TASK: Copy all of the data below exactly as it is given.

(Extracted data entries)
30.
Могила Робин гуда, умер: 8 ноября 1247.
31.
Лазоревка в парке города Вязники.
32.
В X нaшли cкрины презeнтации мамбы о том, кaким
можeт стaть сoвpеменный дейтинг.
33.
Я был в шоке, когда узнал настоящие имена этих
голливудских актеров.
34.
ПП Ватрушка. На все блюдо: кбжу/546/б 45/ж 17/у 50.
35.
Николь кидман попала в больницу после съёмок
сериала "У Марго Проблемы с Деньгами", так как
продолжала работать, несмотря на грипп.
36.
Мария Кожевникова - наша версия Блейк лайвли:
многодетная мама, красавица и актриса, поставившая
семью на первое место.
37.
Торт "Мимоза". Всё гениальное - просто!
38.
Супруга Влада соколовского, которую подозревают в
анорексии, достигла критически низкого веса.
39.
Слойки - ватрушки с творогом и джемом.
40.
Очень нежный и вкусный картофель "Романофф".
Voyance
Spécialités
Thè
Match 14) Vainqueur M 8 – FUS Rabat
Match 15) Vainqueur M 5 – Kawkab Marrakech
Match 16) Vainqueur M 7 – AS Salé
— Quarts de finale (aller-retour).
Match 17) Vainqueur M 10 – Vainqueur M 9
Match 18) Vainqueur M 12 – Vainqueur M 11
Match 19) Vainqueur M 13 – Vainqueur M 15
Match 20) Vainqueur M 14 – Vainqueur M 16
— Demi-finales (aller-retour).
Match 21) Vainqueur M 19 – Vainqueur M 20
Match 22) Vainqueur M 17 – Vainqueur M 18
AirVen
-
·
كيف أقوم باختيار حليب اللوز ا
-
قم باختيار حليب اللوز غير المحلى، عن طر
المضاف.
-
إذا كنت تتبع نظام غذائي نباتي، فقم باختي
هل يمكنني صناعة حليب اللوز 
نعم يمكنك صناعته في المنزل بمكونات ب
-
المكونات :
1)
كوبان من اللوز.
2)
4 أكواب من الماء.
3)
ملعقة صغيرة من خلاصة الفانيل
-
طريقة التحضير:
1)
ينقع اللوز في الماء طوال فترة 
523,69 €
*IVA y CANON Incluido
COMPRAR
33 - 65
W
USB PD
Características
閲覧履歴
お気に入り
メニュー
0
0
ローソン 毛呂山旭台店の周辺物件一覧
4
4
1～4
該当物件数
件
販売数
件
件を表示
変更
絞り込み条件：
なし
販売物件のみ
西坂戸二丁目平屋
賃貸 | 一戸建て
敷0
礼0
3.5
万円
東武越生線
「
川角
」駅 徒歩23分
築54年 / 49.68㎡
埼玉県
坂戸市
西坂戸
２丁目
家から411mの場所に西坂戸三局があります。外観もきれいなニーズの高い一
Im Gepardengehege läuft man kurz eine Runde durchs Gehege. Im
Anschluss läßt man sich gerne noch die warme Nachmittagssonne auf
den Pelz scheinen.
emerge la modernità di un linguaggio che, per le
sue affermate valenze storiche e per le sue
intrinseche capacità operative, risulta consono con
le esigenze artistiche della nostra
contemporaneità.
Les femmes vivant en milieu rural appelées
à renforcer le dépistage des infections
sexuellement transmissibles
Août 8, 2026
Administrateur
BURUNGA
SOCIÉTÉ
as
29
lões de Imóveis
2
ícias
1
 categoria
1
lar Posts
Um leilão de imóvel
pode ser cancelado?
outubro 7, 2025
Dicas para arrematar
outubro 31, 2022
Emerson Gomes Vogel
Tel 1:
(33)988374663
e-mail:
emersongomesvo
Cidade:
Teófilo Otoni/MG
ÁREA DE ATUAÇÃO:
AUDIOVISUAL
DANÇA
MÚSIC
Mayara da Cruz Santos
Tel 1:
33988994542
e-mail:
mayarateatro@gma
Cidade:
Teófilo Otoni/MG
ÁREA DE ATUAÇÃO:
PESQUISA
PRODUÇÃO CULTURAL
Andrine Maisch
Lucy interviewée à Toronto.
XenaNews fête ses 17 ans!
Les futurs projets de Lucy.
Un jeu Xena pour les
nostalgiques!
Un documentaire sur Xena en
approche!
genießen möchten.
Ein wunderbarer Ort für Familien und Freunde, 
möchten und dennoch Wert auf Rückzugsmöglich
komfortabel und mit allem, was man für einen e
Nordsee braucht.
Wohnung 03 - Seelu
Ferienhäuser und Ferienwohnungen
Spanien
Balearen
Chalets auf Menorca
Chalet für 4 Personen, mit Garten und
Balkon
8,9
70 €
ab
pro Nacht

OUTPUT BELOW:
30.
Могила Робин гуда, умер: 8 ноября 1247.
31.
Лазоревка в парке города Вязники.
32.
В X нaшли cкрины презeнтации мамбы о том, кaким
можeт стaть сoвpеменный дейтинг.
33.
Я был в шоке, когда узнал настоящие имена этих
голливудских актеров.
34.
ПП Ватрушка. На все блюдо: кбжу/546/б 45/ж 17/у 50.
35.
Николь кидман попала в больницу после съёмок
сериала "У Марго Проблемы с Деньгами", так как
продолжала работать, несмотря на грипп.
36.
Мария Кожевникова - наша версия Блейк лайвли:
многодетная мама, красавица и актриса, поставившая
семью на первое место.
37.
Торт "Мимоза". Всё гениальное - просто!
38.
Супруга Влада соколовского, которую подозревают в
анорексии, достигла критически низкого веса.
39.
Слойки - ватрушки с творогом и джемом.
40.
Очень нежный и вкусный картофель "Романофф".
Voyance
Spécialités
Thè
Match 14) Vainqueur M 8 – FUS Rabat
Match 15) Vainqueur M 5 – Kawkab Marrakech
Match 16) Vainqueur M 7 – AS Salé
— Quarts de finale (aller-retour).
Match 17) Vainqueur M 10 – Vainqueur M 9
Match 18) Vainqueur M 12 – Vainqueur M 11
Match 19) Vainqueur M 13 – Vainqueur M 15
Match 20) Vainqueur M 14 – Vainqueur M 16
— Demi-finales (aller-retour).
Match 21) Vainqueur M 19 – Vainqueur M 20
Match 22) Vainqueur M 17 – Vainqueur M 18
AirVen
-
·
كيف أقوم باختيار حليب اللوز ا
-
قم باختيار حليب اللوز غير المحلى، عن طر
المضاف.
-
إذا كنت تتبع نظام غذائي نباتي، فقم باختي
هل يمكنني صناعة حليب اللوز 
نعم يمكنك صناعته في المنزل بمكونات ب
-
المكونات :
1)
كوبان من اللوز.
2)
4 أكواب من الماء.
3)
ملعقة صغيرة من خلاصة الفانيل
-
طريقة التحضير:
1)
ينقع اللوز في الماء طوال فترة 
523,69 €
*IVA y CANON Incluido
COMPRAR
33 - 65
W
USB PD
Características
閲覧履歴
お気に入り
メニュー
0
0
ローソン 毛呂山旭台店の周辺物件一覧
4
4
1～4
該当物件数
件
販売数
件
件を表示
変更
絞り込み条件：
なし
販売物件のみ
西坂戸二丁目平屋
賃貸 | 一戸建て
敷0
礼0
3.5
万円
東武越生線
「
川角
」駅 徒歩23分
築54年 / 49.68㎡
埼玉県
坂戸市
西坂戸
２丁目
家から411mの場所に西坂戸三局があります。外観もきれいなニーズの高い一
Im Gepardengehege läuft man kurz eine Runde durchs Gehege. Im
Anschluss läßt man sich gerne noch die warme Nachmittagssonne auf
den Pelz scheinen.
emerge la modernità di un linguaggio che, per le
sue affermate valenze storiche e per le sue
intrinseche capacità operative, risulta consono con
le esigenze artistiche della nostra
contemporaneità.
Les femmes vivant en milieu rural appelées
à renforcer le dépistage des infections
sexuellement transmissibles
Août 8, 2026
Administrateur
BURUNGA
SOCIÉTÉ
as
29
lões de Imóveis
2
ícias
1
 categoria
1
lar Posts
Um leilão de imóvel
pode ser cancelado?
outubro 7, 2025
Dicas para arrematar
outubro 31, 2022
Emerson Gomes Vogel
Tel 1:
(33)988374663
e-mail:
emersongomesvo
Cidade:
Teófilo Otoni/MG
ÁREA DE ATUAÇÃO:
AUDIOVISUAL
DANÇA
MÚSIC
Mayara da Cruz Santos
Tel 1:
33988994542
e-mail:
mayarateatro@gma
Cidade:
Teófilo Otoni/MG
ÁREA DE ATUAÇÃO:
PESQUISA
PRODUÇÃO CULTURAL
Andrine Maisch
Lucy interviewée à Toronto.
XenaNews fête ses 17 ans!
Les futurs projets de Lucy.
Un jeu Xena pour les
nostalgiques!
Un documentaire sur Xena en
approche!
genießen möchten.
Ein wunderbarer Ort für Familien und Freunde, 
möchten und dennoch Wert auf Rückzugsmöglich
komfortabel und mit allem, was man für einen e
Nordsee braucht.
Wohnung 03 - Seelu
Ferienhäuser und Ferienwohnungen
Spanien
Balearen
Chalets auf Menorca
Chalet für 4 Personen, mit Garten und
Balkon
8,9
70 €
ab
pro Nacht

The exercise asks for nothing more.